RIP Александр Исаевич Солженицын
Alexandr Isayevich Solzhenitzyn, Nobel Prize-winning writer, teacher, soldier, and Soviet dissident, has died on August 3, aged 89, in Russia. He is buried in the Donskoi Monastery, Moscow. He was born in Kislovodsk, Russia in 1918. His famous works include One Day in the Life of Ivan Denisovich, based on his time in a labour camp, and The Gulag Archipelago, for which he was exiled in 1974. He went to prison for making negative comments about Stalin in a letter to a friend. He was awarded the Nobel Prize in 1970.
From my library:
Whether you read them for the history or the psychological terror of the times, these are well worth your time. He published dozens of books, including fiction, non-fiction, short stories, poetry, essays, reflections, and an autobiography.

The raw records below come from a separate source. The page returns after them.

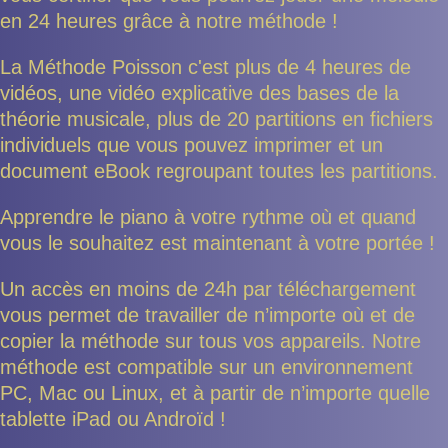
en 24 heures grâce à notre méthode !
La Méthode Poisson c'est plus de 4 heures de
vidéos, une vidéo explicative des bases de la
théorie musicale, plus de 20 partitions en fichiers
individuels que vous pouvez imprimer et un
document eBook regroupant toutes les partitions.
Apprendre le piano à votre rythme où et quand
vous le souhaitez est maintenant à votre portée !
Un accès en moins de 24h par téléchargement
vous permet de travailler de n’importe où et de
copier la méthode sur tous vos appareils. Notre
méthode est compatible sur un environnement
PC, Mac ou Linux, et à partir de n’importe quelle
tablette iPad ou Androïd !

A friend at LibraryThing tells me:
"His documentary novel, The First Circle, will be re-released next spring with an additional 6-8 chapters included which were originally censored out by the former USSR. I'm surprised, considering The First Circle's blatant condemnation of the former Soviet gov't (allegorizing the regime as one of Dante's first circles of Hell?) was ever published in the former Soviet Union in the first place; so these half dozen or so re-inserted chapters must be incredibly damning and should make for an even more compelling read. Can't wait till it comes out.